What is needed: Would you find each line in the entries below with the string "Aanvullende" and copy it?

▬▬▬▬▬▬▬▬▬▬

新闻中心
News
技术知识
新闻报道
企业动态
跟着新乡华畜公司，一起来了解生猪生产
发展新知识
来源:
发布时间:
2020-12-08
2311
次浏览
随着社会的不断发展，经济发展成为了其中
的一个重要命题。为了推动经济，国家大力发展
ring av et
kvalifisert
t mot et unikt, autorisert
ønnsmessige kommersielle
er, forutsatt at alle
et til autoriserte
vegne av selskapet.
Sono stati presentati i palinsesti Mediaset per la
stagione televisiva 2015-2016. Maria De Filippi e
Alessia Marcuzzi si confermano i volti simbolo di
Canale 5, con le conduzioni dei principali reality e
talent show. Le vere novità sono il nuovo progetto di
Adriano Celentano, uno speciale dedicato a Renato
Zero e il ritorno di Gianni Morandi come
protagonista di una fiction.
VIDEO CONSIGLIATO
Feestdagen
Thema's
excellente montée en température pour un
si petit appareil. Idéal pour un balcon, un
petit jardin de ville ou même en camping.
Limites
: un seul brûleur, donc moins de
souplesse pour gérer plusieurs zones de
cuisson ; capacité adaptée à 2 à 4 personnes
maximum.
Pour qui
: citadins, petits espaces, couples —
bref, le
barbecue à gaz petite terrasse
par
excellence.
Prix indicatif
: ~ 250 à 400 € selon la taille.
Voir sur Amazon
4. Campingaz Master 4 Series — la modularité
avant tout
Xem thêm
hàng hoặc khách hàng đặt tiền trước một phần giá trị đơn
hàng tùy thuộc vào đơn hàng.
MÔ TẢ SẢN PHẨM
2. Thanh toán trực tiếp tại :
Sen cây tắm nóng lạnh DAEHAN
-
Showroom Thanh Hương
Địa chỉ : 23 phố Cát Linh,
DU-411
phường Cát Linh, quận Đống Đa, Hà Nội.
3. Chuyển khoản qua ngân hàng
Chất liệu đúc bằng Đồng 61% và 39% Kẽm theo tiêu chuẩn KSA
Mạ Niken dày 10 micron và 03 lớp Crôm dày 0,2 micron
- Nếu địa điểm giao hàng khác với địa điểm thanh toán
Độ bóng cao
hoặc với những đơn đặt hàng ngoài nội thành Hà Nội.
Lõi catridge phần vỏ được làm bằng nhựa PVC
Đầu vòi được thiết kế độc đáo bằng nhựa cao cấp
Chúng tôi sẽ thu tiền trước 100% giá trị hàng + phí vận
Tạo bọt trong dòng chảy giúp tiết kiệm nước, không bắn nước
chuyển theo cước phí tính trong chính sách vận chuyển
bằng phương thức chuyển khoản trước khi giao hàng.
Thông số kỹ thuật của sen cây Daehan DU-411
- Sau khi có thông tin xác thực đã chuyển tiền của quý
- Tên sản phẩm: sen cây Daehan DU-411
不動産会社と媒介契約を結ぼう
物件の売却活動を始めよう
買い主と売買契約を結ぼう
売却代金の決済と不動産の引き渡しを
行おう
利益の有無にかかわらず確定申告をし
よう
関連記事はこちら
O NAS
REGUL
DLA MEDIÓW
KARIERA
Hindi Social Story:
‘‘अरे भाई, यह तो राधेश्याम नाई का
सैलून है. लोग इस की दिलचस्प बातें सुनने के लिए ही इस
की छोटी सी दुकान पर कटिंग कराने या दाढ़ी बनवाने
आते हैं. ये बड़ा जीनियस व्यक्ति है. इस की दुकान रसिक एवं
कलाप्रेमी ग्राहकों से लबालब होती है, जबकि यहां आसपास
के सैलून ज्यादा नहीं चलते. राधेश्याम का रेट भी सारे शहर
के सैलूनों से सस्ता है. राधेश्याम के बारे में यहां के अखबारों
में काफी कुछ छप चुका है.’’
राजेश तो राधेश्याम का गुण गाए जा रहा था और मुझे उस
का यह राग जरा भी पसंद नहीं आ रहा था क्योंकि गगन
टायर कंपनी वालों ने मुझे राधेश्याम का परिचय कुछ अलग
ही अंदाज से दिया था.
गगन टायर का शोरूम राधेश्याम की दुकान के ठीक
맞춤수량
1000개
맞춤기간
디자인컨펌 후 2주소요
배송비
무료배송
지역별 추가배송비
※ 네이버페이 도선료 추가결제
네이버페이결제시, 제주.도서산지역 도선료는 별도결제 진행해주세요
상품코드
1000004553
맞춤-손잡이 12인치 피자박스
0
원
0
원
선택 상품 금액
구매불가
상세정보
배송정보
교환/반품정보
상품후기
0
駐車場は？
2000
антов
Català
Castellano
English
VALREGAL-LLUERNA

▬▬▬▬▬▬▬▬▬▬

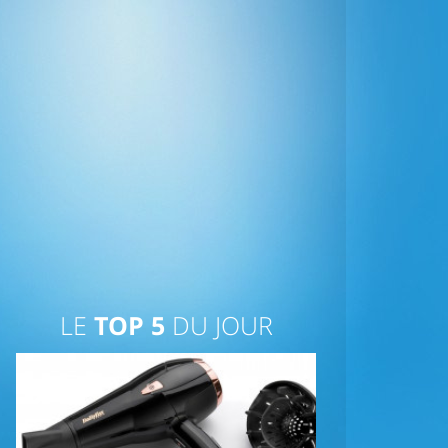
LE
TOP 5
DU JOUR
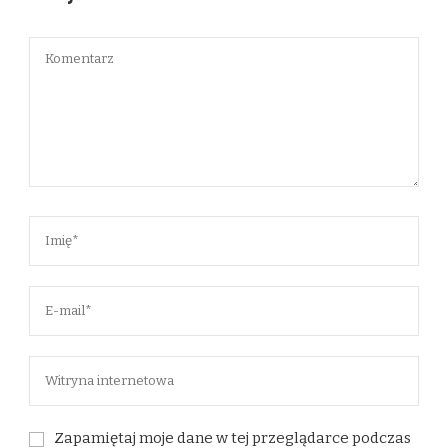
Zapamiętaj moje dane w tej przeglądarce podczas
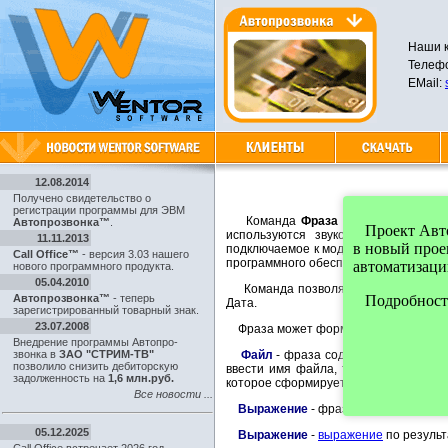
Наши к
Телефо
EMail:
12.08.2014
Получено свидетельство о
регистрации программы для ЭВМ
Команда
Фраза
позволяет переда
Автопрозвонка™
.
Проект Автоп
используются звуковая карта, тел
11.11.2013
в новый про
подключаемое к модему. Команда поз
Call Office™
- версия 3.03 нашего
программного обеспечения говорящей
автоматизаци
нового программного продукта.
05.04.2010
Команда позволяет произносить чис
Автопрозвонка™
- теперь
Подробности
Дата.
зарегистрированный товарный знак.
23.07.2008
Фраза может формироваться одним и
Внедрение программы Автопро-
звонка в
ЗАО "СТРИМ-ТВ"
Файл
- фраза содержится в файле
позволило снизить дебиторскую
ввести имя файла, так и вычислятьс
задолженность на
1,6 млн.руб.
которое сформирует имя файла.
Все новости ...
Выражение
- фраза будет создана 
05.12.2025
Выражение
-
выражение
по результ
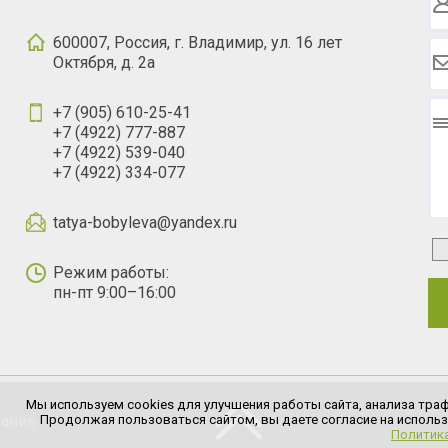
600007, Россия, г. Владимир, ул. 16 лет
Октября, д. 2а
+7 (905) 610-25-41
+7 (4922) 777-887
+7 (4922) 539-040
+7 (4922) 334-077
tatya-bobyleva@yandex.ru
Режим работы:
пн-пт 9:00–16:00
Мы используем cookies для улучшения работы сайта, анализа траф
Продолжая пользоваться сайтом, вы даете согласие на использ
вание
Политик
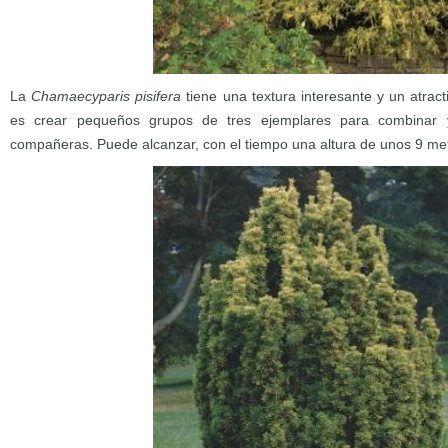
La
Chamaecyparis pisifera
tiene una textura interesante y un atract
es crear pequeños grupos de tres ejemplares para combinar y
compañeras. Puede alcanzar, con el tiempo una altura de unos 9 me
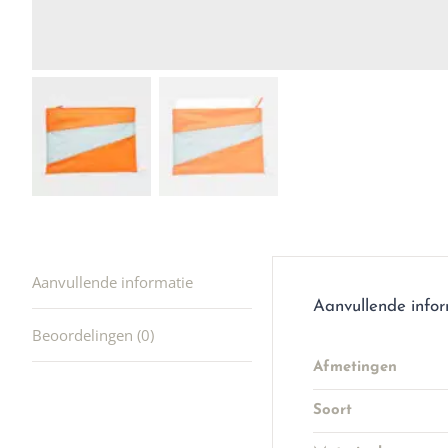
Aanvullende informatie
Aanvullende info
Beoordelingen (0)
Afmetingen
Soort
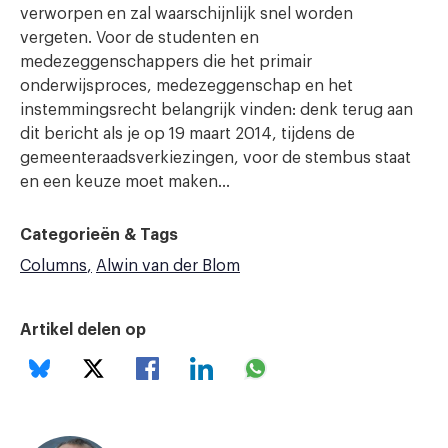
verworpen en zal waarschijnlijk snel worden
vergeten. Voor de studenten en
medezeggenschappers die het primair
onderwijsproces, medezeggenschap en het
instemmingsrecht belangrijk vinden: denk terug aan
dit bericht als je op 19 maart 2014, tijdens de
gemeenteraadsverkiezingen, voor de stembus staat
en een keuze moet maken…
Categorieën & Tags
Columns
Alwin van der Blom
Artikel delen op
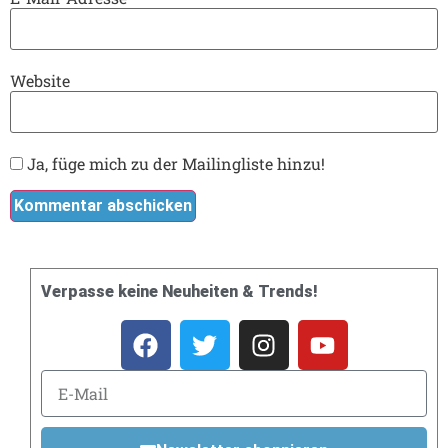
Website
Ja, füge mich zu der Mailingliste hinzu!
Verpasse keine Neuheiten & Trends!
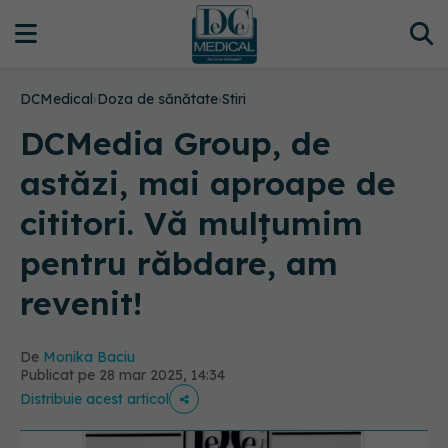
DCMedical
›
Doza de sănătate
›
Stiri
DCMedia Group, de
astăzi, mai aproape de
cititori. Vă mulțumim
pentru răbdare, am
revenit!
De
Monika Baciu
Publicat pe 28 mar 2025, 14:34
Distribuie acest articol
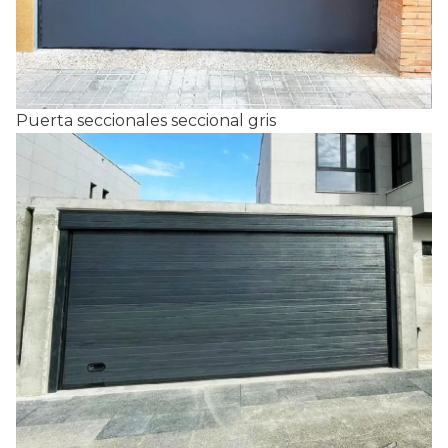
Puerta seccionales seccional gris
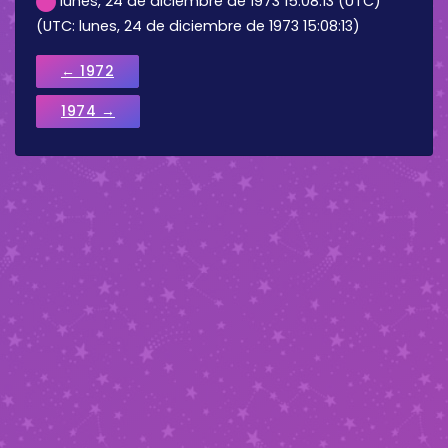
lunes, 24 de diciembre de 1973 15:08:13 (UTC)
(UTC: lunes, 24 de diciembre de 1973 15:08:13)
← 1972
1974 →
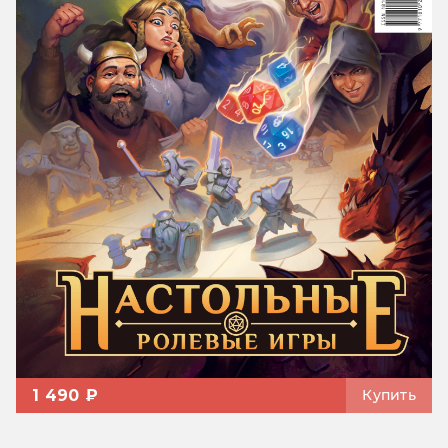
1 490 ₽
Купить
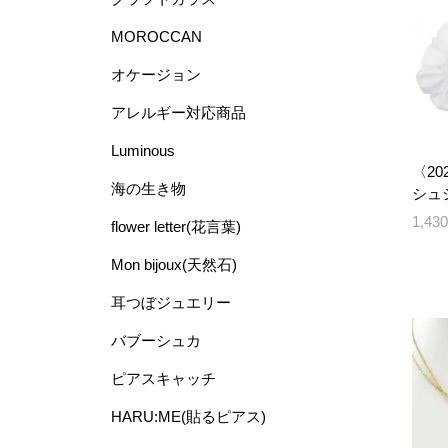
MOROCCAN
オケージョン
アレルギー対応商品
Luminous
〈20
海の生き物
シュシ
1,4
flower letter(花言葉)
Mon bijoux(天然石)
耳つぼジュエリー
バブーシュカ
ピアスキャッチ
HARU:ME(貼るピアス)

▬▬▬▬▬▬▬▬▬▬

Answer to the problem:
Aanvullende informatie
Aanvullende info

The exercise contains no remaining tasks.